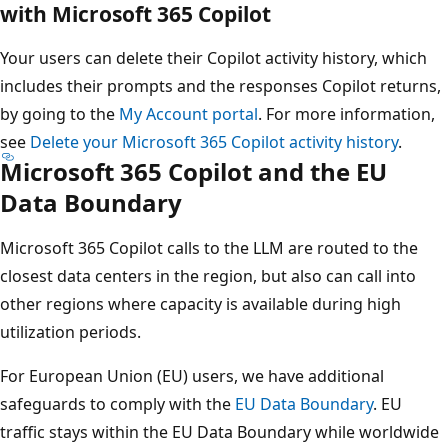
with Microsoft 365 Copilot
Your users can delete their Copilot activity history, which
includes their prompts and the responses Copilot returns,
by going to the
My Account portal
. For more information,
see
Delete your Microsoft 365 Copilot activity history
.
Microsoft 365 Copilot and the EU
Data Boundary
Microsoft 365 Copilot calls to the LLM are routed to the
closest data centers in the region, but also can call into
other regions where capacity is available during high
utilization periods.
For European Union (EU) users, we have additional
safeguards to comply with the
EU Data Boundary
. EU
traffic stays within the EU Data Boundary while worldwide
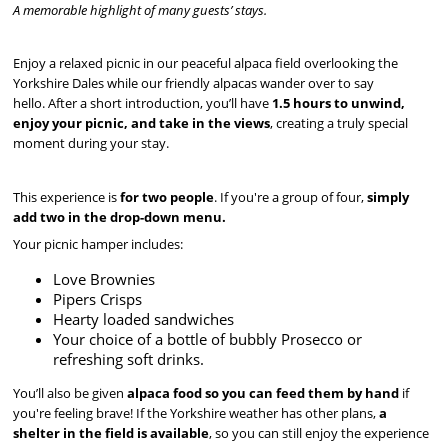
A memorable highlight of many guests’ stays.
Enjoy a relaxed picnic in our peaceful alpaca field overlooking the
Yorkshire Dales while our friendly alpacas wander over to say
hello. After a short introduction, you’ll have
1.5 hours to unwind,
enjoy your picnic, and take in the views
, creating a truly special
moment during your stay.
This experience is
for two people
. If you're a group of four,
simply
add two in the drop-down menu.
Your picnic hamper includes:
Love Brownies
Pipers Crisps
Hearty loaded sandwiches
Your choice of a bottle of bubbly Prosecco or
refreshing soft drinks.
You’ll also be given
alpaca food so you can feed them by hand
if
you're feeling brave! If the Yorkshire weather has other plans,
a
shelter in the field is available
, so you can still enjoy the experience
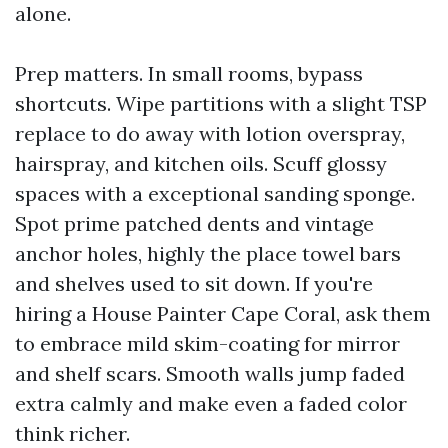
alone.
Prep matters. In small rooms, bypass
shortcuts. Wipe partitions with a slight TSP
replace to do away with lotion overspray,
hairspray, and kitchen oils. Scuff glossy
spaces with a exceptional sanding sponge.
Spot prime patched dents and vintage
anchor holes, highly the place towel bars
and shelves used to sit down. If you're
hiring a House Painter Cape Coral, ask them
to embrace mild skim-coating for mirror
and shelf scars. Smooth walls jump faded
extra calmly and make even a faded color
think richer.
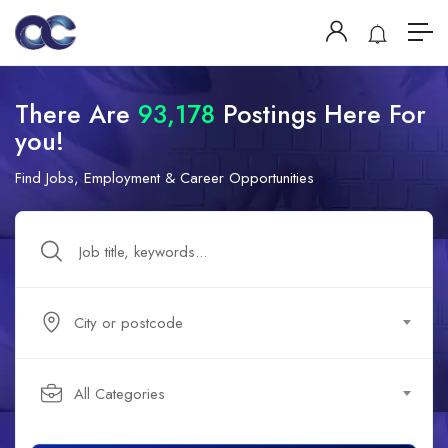
There Are
93,178
Postings Here For
you!
Find Jobs, Employment & Career Opportunities
City or postcode
All Categories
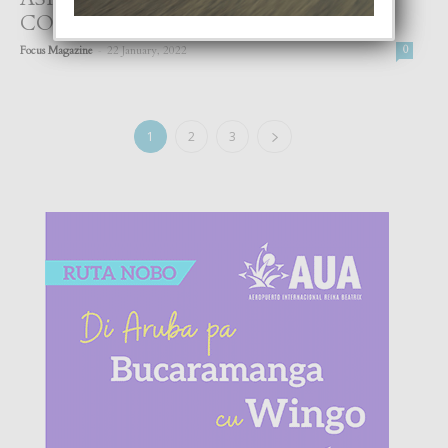
CONKISTA OTRO CORONA
-
Focus Magazine
22 January, 2022
0
1
2
3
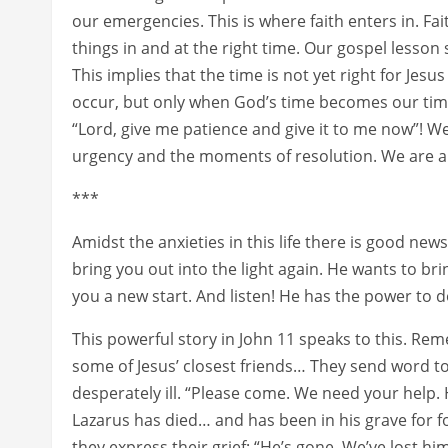
our emergencies. This is where faith enters in. Fait
things in and at the right time. Our gospel lesson
This implies that the time is not yet right for Jesus
occur, but only when God’s time becomes our time
“Lord, give me patience and give it to me now”! We
urgency and the moments of resolution. We are a
***
Amidst the anxieties in this life there is good ne
bring you out into the light again. He wants to br
you a new start. And listen! He has the power to do
This powerful story in John 11 speaks to this. Re
some of Jesus’ closest friends… They send word to
desperately ill. “Please come. We need your help. H
Lazarus has died… and has been in his grave for 
they express their grief: “He’s gone. We’ve lost h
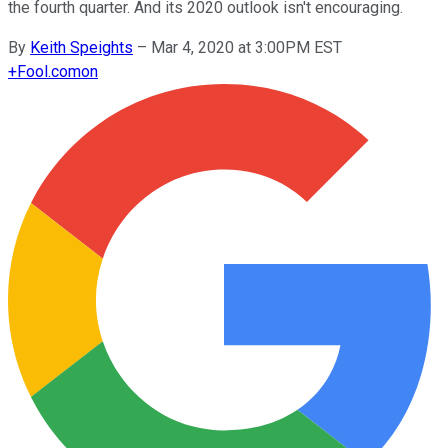
the fourth quarter. And its 2020 outlook isn't encouraging.
By
Keith Speights
–
Mar 4, 2020 at 3:00PM EST
+
Fool.com
on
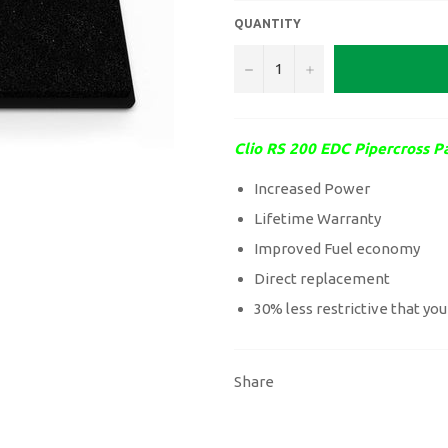
QUANTITY
−
+
Clio RS 200 EDC Pipercross Pa
Increased Power
Lifetime Warranty
Improved Fuel economy
Direct replacement
30% less restrictive that you
Share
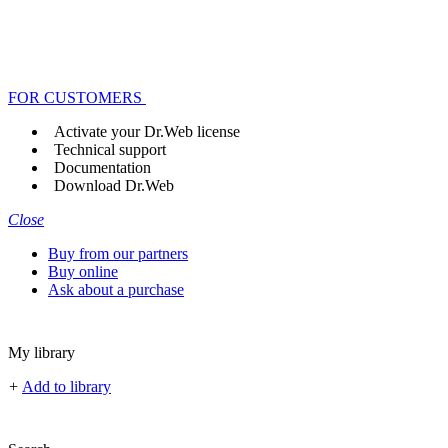
FOR CUSTOMERS
Activate your Dr.Web license
Technical support
Documentation
Download Dr.Web
Close
Buy from our partners
Buy online
Ask about a purchase
My library
+
Add to library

==========

The material should be duplicated word for word, with no images included.

■ TASK OUTPUT
with Microsoft 365 Copilot
Your users can delete their Copilot activity history, which
includes their prompts and the responses Copilot returns,
by going to the
My Account portal
. For more information,
see
Delete your Microsoft 365 Copilot activity history
.
Microsoft 365 Copilot and the EU
Data Boundary
Microsoft 365 Copilot calls to the LLM are routed to the
closest data centers in the region, but also can call into
other regions where capacity is available during high
utilization periods.
For European Union (EU) users, we have additional
safeguards to comply with the
EU Data Boundary
. EU
traffic stays within the EU Data Boundary while worldwide
A memorable highlight of many guests’ stays.
Enjoy a relaxed picnic in our peaceful alpaca field overlooking the
Yorkshire Dales while our friendly alpacas wander over to say
hello. After a short introduction, you’ll have
1.5 hours to unwind,
enjoy your picnic, and take in the views
, creating a truly special
moment during your stay.
This experience is
for two people
. If you're a group of four,
simply
add two in the drop-down menu.
Your picnic hamper includes:
Love Brownies
Pipers Crisps
Hearty loaded sandwiches
Your choice of a bottle of bubbly Prosecco or
refreshing soft drinks.
You’ll also be given
alpaca food so you can feed them by hand
if
you're feeling brave! If the Yorkshire weather has other plans,
a
shelter in the field is available
, so you can still enjoy the experience
alone.
Prep matters. In small rooms, bypass
shortcuts. Wipe partitions with a slight TSP
replace to do away with lotion overspray,
hairspray, and kitchen oils. Scuff glossy
spaces with a exceptional sanding sponge.
Spot prime patched dents and vintage
anchor holes, highly the place towel bars
and shelves used to sit down. If you're
hiring a House Painter Cape Coral, ask them
to embrace mild skim-coating for mirror
and shelf scars. Smooth walls jump faded
extra calmly and make even a faded color
think richer.
There Are
93,178
Postings Here For
you!
Find Jobs, Employment & Career Opportunities
City or postcode
All Categories
CONKISTA OTRO CORONA
-
Focus Magazine
22 January, 2022
0
1
2
3
our emergencies. This is where faith enters in. Fait
things in and at the right time. Our gospel lesson
This implies that the time is not yet right for Jesus
occur, but only when God’s time becomes our time
“Lord, give me patience and give it to me now”! We
urgency and the moments of resolution. We are a
***
Amidst the anxieties in this life there is good ne
bring you out into the light again. He wants to br
you a new start. And listen! He has the power to do
This powerful story in John 11 speaks to this. Re
some of Jesus’ closest friends… They send word to
desperately ill. “Please come. We need your help. H
Lazarus has died… and has been in his grave for 
they express their grief: “He’s gone. We’ve lost h
the fourth quarter. And its 2020 outlook isn't encouraging.
By
Keith Speights
–
Mar 4, 2020 at 3:00PM EST
+
Fool.com
on
QUANTITY
−
+
Clio RS 200 EDC Pipercross Pa
Increased Power
Lifetime Warranty
Improved Fuel economy
Direct replacement
30% less restrictive that you
Share
FOR CUSTOMERS
Activate your Dr.Web license
Technical support
Documentation
Download Dr.Web
Close
Buy from our partners
Buy online
Ask about a purchase
My library
+
Add to library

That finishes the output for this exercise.